Minister for Foreign Affairs
- In office 26 May 1938 – 30 September 1938
- Prime Minister: Fumimaro Konoe
- Preceded by: Hirota Kōki
- Succeeded by: Hachirō Arita

Minister of Colonial Affairs
- In office 26 May 1938 – 30 September 1938
- Prime Minister: Fumimaro Konoe
- Preceded by: Sonyu Ōtani
- Succeeded by: Fumimaro Konoe

Governor-General of Korea
- In office 17 June 1931 – 5 August 1936
- Monarch: Hirohito
- Preceded by: Saitō Makoto
- Succeeded by: Jirō Minami

Acting Governor-General of Korea
- In office 15 April 1927 – 1 October 1927
- Monarch: Hirohito
- Preceded by: Saitō Makoto
- Succeeded by: Saitō Makoto

Minister of the Army
- In office 2 July 1929 – 14 April 1931
- Prime Minister: Osachi Hamaguchi
- Preceded by: Yoshinori Shirakawa
- Succeeded by: Jirō Minami
- In office 7 January 1924 – 20 April 1927
- Prime Minister: Keigo Kiyoura; Katō Takaaki; Wakatsuki Reijirō;
- Preceded by: Giichi Tanaka
- Succeeded by: Yoshinori Shirakawa

Member of the House of Councillors
- In office 3 May 1953 – 30 April 1956
- Constituency: National district

Personal details
- Born: 9 August 1868 Okayama, Bizen, Japan
- Died: 30 April 1956 (aged 87) Izunagaoka, Shizuoka, Japan
- Party: Independent
- Education: Imperial Japanese Army Academy
- Alma mater: Army Staff College

Military service
- Allegiance: Empire of Japan
- Branch/service: Japanese Army
- Years of service: 1891–1931
- Rank: General
- Battles/wars: Russo-Japanese War

= Ugaki Kazushige =

Japanese general (1868–1956)

Ugaki Kazushige (宇垣 一成; 9 August 1868 – 30 April 1956) was a Japanese general in the Imperial Japanese Army and cabinet minister before World War II, the 5th principal of Takushoku University, and twice Governor-General of Korea. Nicknamed Ugaki Issei, he served as Minister for Foreign Affairs in the Konoe cabinet in 1938.

==Early life and education==
Ugaki was the fifth son of an impoverished farming family in Ochi village, Bizen Province (currently the town of Seto, Okayama). He excelled in all studies, and passed a teacher recruitment examination. He worked as an elementary school teacher in his teens, moved to Tokyo, and managed to secure a position at the first class of the reformed Imperial Japanese Army Academy. He graduated in 1891 ranked 11th out of a class of 150. In 1900, he graduated from the Army Staff College, ranked 3rd out of a class of 39 and was awarded a sword of merit.

==Military career==
Ugaki became a protege of General Kawakami Soroku as a captain and was sent as military attaché to Germany from 1902 to 1904, and again from 1906 to 1907. Ugaki also was a protege of general Tanaka Giichi, under whom he was promoted to colonel in 1910 and major general in 1915. He was chief of the 1st Bureau of the Imperial Japanese Army General Staff in 1916 and was promoted to Lieutenant General in 1919. He served as commandant of the Army Staff College from 1919 to 1921 and became commander of the Himeji-based IJA 10th Division from March 1921 to May 1922. From October 1923, he served as Vice Minister of the Army.

==Political career==
===Army Minister and Governor-General of Korea===
In January 1924, Ugaki was appointed Army Minister by Prime Minister Keigo Kiyoura. He continued in this post in the Katō Takaaki and the first Reijirō Wakatsuki cabinets until April 1927. The political machinations of the Rikken Seiyukai political party and his mentor, Tanaka Giichi, were behind his appointment.
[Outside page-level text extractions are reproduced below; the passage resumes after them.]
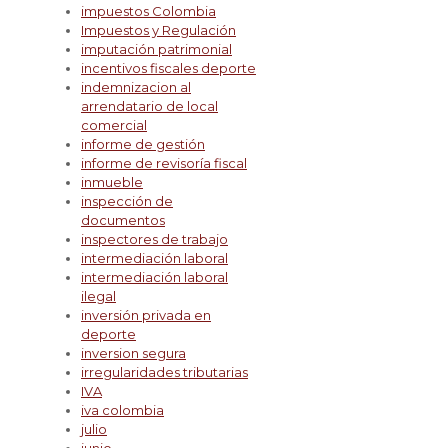
impuestos Colombia
Impuestos y Regulación
imputación patrimonial
incentivos fiscales deporte
indemnizacion al
arrendatario de local
comercial
informe de gestión
informe de revisoría fiscal
inmueble
inspección de
documentos
inspectores de trabajo
intermediación laboral
intermediación laboral
ilegal
inversión privada en
deporte
inversion segura
irregularidades tributarias
IVA
iva colombia
julio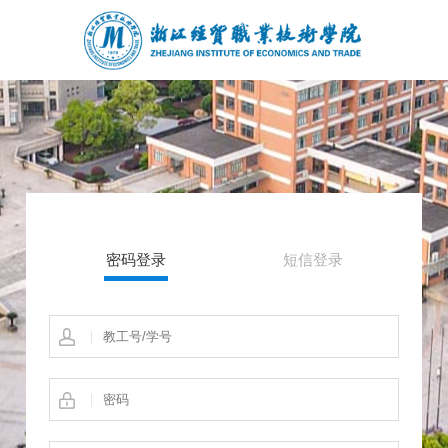
密码登录
短信登录
|
|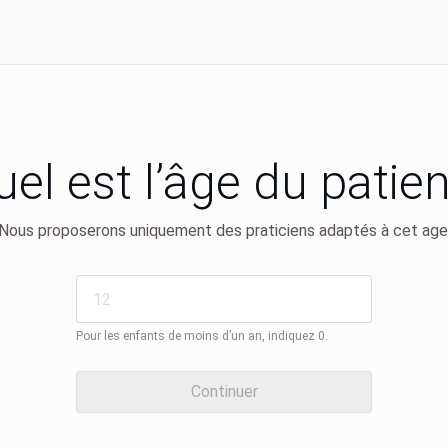
el est l’âge du patie
Nous proposerons uniquement des praticiens adaptés à cet age
Pour les enfants de moins d’un an, indiquez 0.
Continuer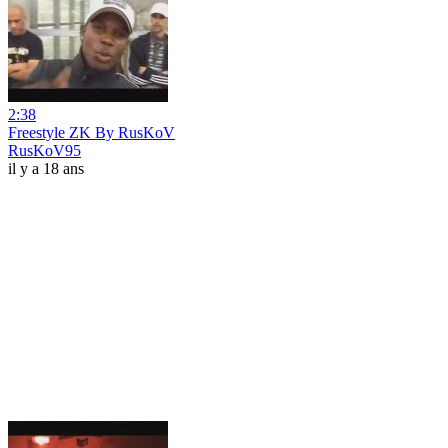
2:38
Freestyle ZK By RusKoV
RusKoV95
il y a 18 ans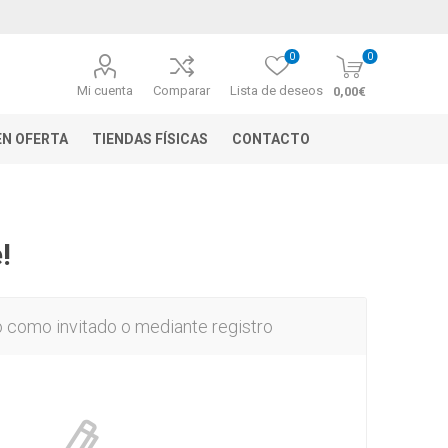
0
0
Mi cuenta
Comparar
Lista de deseos
0,00€
N OFERTA
TIENDAS FÍSICAS
CONTACTO
!
o como invitado o mediante registro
Ugaki strove to protect the superior position of the Imperial Japanese Army in Japanese politics, fearing a loss of influence to the Imperial Japanese Navy, should the United States be judged "Hypothetical National Enemy No. 1". Ugaki's plans called for an Army of 50 divisions. Nevertheless, despite Ugaki's strenuous opposition, the Katō Takaaki cabinet continued with its fiscal retrenchment policy (from May 1925) and Ugaki was forced to eliminate four infantry divisions (the IJA 13th Division, IJA 15th Division, IJA 17th Division, and IJA 18th Division), which resulted in the release of approximately 2,000 commissioned officers. He was also forced to shorten the period of time conscripts served with the remaining divisions and to force many senior officers into early retirement. The fact that the monies saved by these policies were used to implement modernization of military equipment and training had little impact on Ugaki's unpopularity within the Army. Under these circumstances, Ugaki declined to continue as army minister when Wakatsuki was replaced by Tanaka Giichi in April 1927.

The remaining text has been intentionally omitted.